It wasn’t until I started to review The Foxman that I realized the main character was nameless. Absolutely nameless. Or, if he has a name, I couldn’t find it, even after flipping through the book. So, as a point of reference, I have supplied him with the name ‘Madagascar’. Just remember as you’re reading the review – it isn’t really Madagascar (who would name their kid that?) – but I don’t know what it is.
Madagascar would rather stay home. After all, it is his home, even if his mother did try to stab him. At least he was used to that. But no, some nosey neighbor had to call the cops and some stuffy judge had to send him off to live with his aunt and uncle on a farm. Who wants to live on a farm, anyway? Especially with a bunch of cousins and old men?
As the days went by he got used to the place – almost started to like uprooting stumps and shooting deer. One day he and his cousin Carl track a fox too far – the wily beast – and they are forced to sleep the night in the woods. But instead of camping the night in the cold snow, they stumble across a hut. A trapper answers their bangs; a trapper with a mutilated face. They are happy to leave the next morning – the man was creepy, even if he did wear a mask over his disfigurement. Carl never returns, but Madagascar does. He wants to find out more about this man, the Foxman. Who is he? Why does he live alone?
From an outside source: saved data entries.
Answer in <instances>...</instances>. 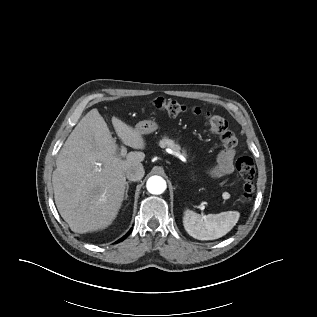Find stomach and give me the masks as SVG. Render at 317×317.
<instances>
[{
    "mask_svg": "<svg viewBox=\"0 0 317 317\" xmlns=\"http://www.w3.org/2000/svg\"><path fill=\"white\" fill-rule=\"evenodd\" d=\"M158 129V124L154 120H144L140 121L136 125V130L141 134H149Z\"/></svg>",
    "mask_w": 317,
    "mask_h": 317,
    "instance_id": "obj_1",
    "label": "stomach"
}]
</instances>
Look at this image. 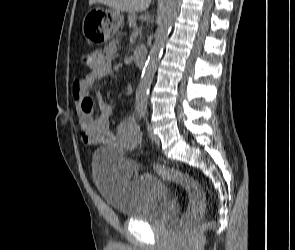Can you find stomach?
<instances>
[{"mask_svg":"<svg viewBox=\"0 0 295 250\" xmlns=\"http://www.w3.org/2000/svg\"><path fill=\"white\" fill-rule=\"evenodd\" d=\"M124 21L123 15L112 9L97 7L91 9L84 17L82 30L91 45H106Z\"/></svg>","mask_w":295,"mask_h":250,"instance_id":"0dacf381","label":"stomach"}]
</instances>
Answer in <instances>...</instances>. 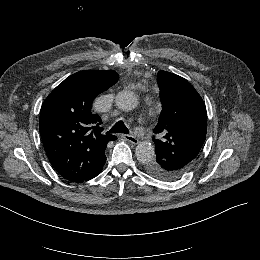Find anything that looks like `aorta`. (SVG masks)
Wrapping results in <instances>:
<instances>
[{"label":"aorta","mask_w":260,"mask_h":260,"mask_svg":"<svg viewBox=\"0 0 260 260\" xmlns=\"http://www.w3.org/2000/svg\"><path fill=\"white\" fill-rule=\"evenodd\" d=\"M115 104L123 111L133 110L138 105L137 96L132 91L123 90L115 97ZM136 158L141 163H149L155 156V148L148 141L140 142L135 150Z\"/></svg>","instance_id":"762f6f07"}]
</instances>
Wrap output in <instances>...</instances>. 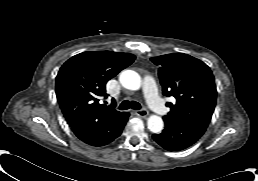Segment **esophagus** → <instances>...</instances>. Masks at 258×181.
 <instances>
[{
	"mask_svg": "<svg viewBox=\"0 0 258 181\" xmlns=\"http://www.w3.org/2000/svg\"><path fill=\"white\" fill-rule=\"evenodd\" d=\"M135 114L140 117H147L148 111L146 109L136 110Z\"/></svg>",
	"mask_w": 258,
	"mask_h": 181,
	"instance_id": "1",
	"label": "esophagus"
}]
</instances>
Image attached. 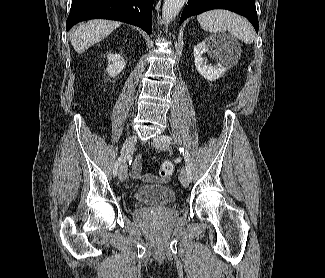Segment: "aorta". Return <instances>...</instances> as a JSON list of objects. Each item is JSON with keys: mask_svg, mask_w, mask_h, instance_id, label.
Masks as SVG:
<instances>
[{"mask_svg": "<svg viewBox=\"0 0 325 278\" xmlns=\"http://www.w3.org/2000/svg\"><path fill=\"white\" fill-rule=\"evenodd\" d=\"M185 2L186 0H164L162 17L167 22L173 20L178 15Z\"/></svg>", "mask_w": 325, "mask_h": 278, "instance_id": "obj_1", "label": "aorta"}]
</instances>
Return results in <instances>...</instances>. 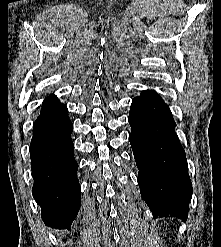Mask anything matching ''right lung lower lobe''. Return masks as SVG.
Instances as JSON below:
<instances>
[{"mask_svg":"<svg viewBox=\"0 0 221 247\" xmlns=\"http://www.w3.org/2000/svg\"><path fill=\"white\" fill-rule=\"evenodd\" d=\"M72 130L67 107L55 95H50L33 125L32 193L41 207L44 223L59 230L71 227L81 203Z\"/></svg>","mask_w":221,"mask_h":247,"instance_id":"obj_1","label":"right lung lower lobe"}]
</instances>
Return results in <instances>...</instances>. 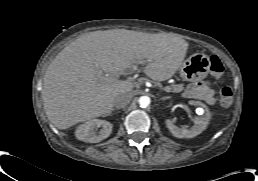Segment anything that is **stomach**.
I'll return each mask as SVG.
<instances>
[{
  "instance_id": "obj_1",
  "label": "stomach",
  "mask_w": 258,
  "mask_h": 181,
  "mask_svg": "<svg viewBox=\"0 0 258 181\" xmlns=\"http://www.w3.org/2000/svg\"><path fill=\"white\" fill-rule=\"evenodd\" d=\"M210 59L203 53L192 54L182 62L179 68L180 77L185 81H195L207 76L210 69Z\"/></svg>"
}]
</instances>
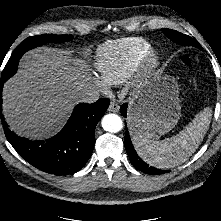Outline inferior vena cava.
I'll list each match as a JSON object with an SVG mask.
<instances>
[{
    "label": "inferior vena cava",
    "instance_id": "inferior-vena-cava-1",
    "mask_svg": "<svg viewBox=\"0 0 221 221\" xmlns=\"http://www.w3.org/2000/svg\"><path fill=\"white\" fill-rule=\"evenodd\" d=\"M99 91L92 86H85L81 91L76 95L78 102L82 103H93L99 99Z\"/></svg>",
    "mask_w": 221,
    "mask_h": 221
}]
</instances>
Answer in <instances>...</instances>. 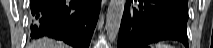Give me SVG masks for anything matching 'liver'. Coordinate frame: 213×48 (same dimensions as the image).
<instances>
[{
	"label": "liver",
	"mask_w": 213,
	"mask_h": 48,
	"mask_svg": "<svg viewBox=\"0 0 213 48\" xmlns=\"http://www.w3.org/2000/svg\"><path fill=\"white\" fill-rule=\"evenodd\" d=\"M30 48H69L68 45H65L62 42H55L52 39L49 38H43L34 41Z\"/></svg>",
	"instance_id": "obj_1"
}]
</instances>
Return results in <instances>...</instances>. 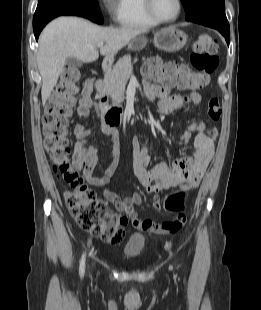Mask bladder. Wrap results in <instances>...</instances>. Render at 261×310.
Returning <instances> with one entry per match:
<instances>
[{"label":"bladder","mask_w":261,"mask_h":310,"mask_svg":"<svg viewBox=\"0 0 261 310\" xmlns=\"http://www.w3.org/2000/svg\"><path fill=\"white\" fill-rule=\"evenodd\" d=\"M145 243L146 238L143 234H133L123 249L124 255L127 257H136L140 255L144 250Z\"/></svg>","instance_id":"bladder-1"}]
</instances>
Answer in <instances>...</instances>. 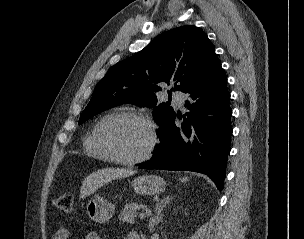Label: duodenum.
<instances>
[{"mask_svg": "<svg viewBox=\"0 0 304 239\" xmlns=\"http://www.w3.org/2000/svg\"><path fill=\"white\" fill-rule=\"evenodd\" d=\"M132 239H141L140 236L138 234H135Z\"/></svg>", "mask_w": 304, "mask_h": 239, "instance_id": "duodenum-1", "label": "duodenum"}]
</instances>
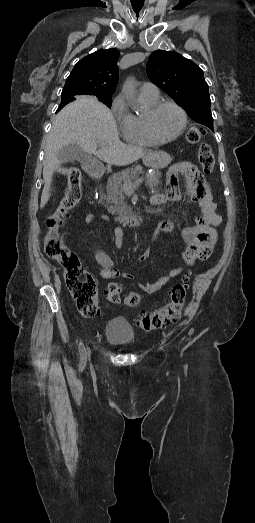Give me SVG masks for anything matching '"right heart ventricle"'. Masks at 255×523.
<instances>
[{
  "label": "right heart ventricle",
  "instance_id": "obj_1",
  "mask_svg": "<svg viewBox=\"0 0 255 523\" xmlns=\"http://www.w3.org/2000/svg\"><path fill=\"white\" fill-rule=\"evenodd\" d=\"M140 97L147 109L159 101V96L140 94ZM144 116L125 109L124 114L118 118L122 137L127 143L135 146H150L155 143L145 130Z\"/></svg>",
  "mask_w": 255,
  "mask_h": 523
}]
</instances>
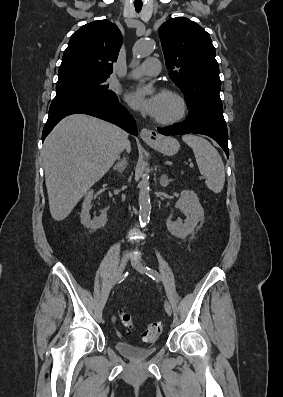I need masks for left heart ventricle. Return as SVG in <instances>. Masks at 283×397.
Wrapping results in <instances>:
<instances>
[{"label": "left heart ventricle", "mask_w": 283, "mask_h": 397, "mask_svg": "<svg viewBox=\"0 0 283 397\" xmlns=\"http://www.w3.org/2000/svg\"><path fill=\"white\" fill-rule=\"evenodd\" d=\"M159 97V109L155 118L163 119L169 118L175 115L178 112V103L177 101L167 95H158Z\"/></svg>", "instance_id": "b2bd125f"}]
</instances>
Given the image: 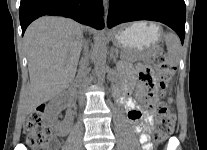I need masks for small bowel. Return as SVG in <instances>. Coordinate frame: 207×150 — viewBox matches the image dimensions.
Segmentation results:
<instances>
[{
    "mask_svg": "<svg viewBox=\"0 0 207 150\" xmlns=\"http://www.w3.org/2000/svg\"><path fill=\"white\" fill-rule=\"evenodd\" d=\"M126 80L117 88V95L124 105L128 120L134 131L139 134V141L144 150H151L150 131L153 122L152 108L154 105V73L146 65H139L136 69L124 67ZM135 92L137 99L147 108L144 110L131 94Z\"/></svg>",
    "mask_w": 207,
    "mask_h": 150,
    "instance_id": "obj_1",
    "label": "small bowel"
}]
</instances>
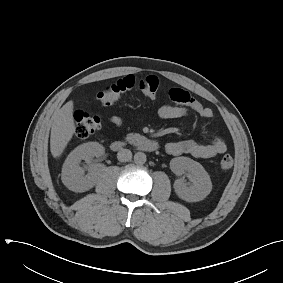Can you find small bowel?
I'll list each match as a JSON object with an SVG mask.
<instances>
[{"mask_svg":"<svg viewBox=\"0 0 283 283\" xmlns=\"http://www.w3.org/2000/svg\"><path fill=\"white\" fill-rule=\"evenodd\" d=\"M169 97L173 103L162 105L158 110L159 116L163 119L182 118L189 111H193L205 119L213 116V111L210 108L205 107L183 89H170ZM109 121L117 127H120L123 123L119 116H112ZM165 150L172 156L189 154L196 158L207 159L226 152L227 143L221 136L214 135L209 143H200L193 139L169 142L165 145Z\"/></svg>","mask_w":283,"mask_h":283,"instance_id":"1","label":"small bowel"}]
</instances>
And how did he become so horribly mangled?
As should be obvious from my story synopsis, The Foxman includes a very problematic portrayal of family relationships. The entire reason Madagascar is sent to live with his cousins is because his parents are both drunkards and his mother became intoxicated to the point of chasing him around the house trying to stab him. Their condition and actions are only discussed in the first chapter, but it sets the tone for the rest of the story. In The Foxman no meaningful relationships exist apart from Madagascar’s friendship with the Foxman. Disconnectivity hangs over all human relationships, and in the end, Madagascar hasn’t found a way to connect with his family. It’s really depressing.
Boys speak of their crushes and discuss particular girls – how well they kiss, how ‘developed’ they are, etc. In the last chapter, Carl tells Madagascar that his girlfriend is pregnant.
Blood is said to gush out of a dead deer – ‘like gallons of it’. The Foxman’s disfigured face is described once and it is pretty disgusting.
Cigarettes and pipes are smoked.
‘H—’ is used three times and ‘d—’ is used once (all fully spelled).
Conclusion. If I were to pick one word which described The Foxman I would choose the word fragmented. Everything is fragmented – lives, relationships, thoughts, the world, everything. Due to this theme I do not recommend The Foxman to my readers.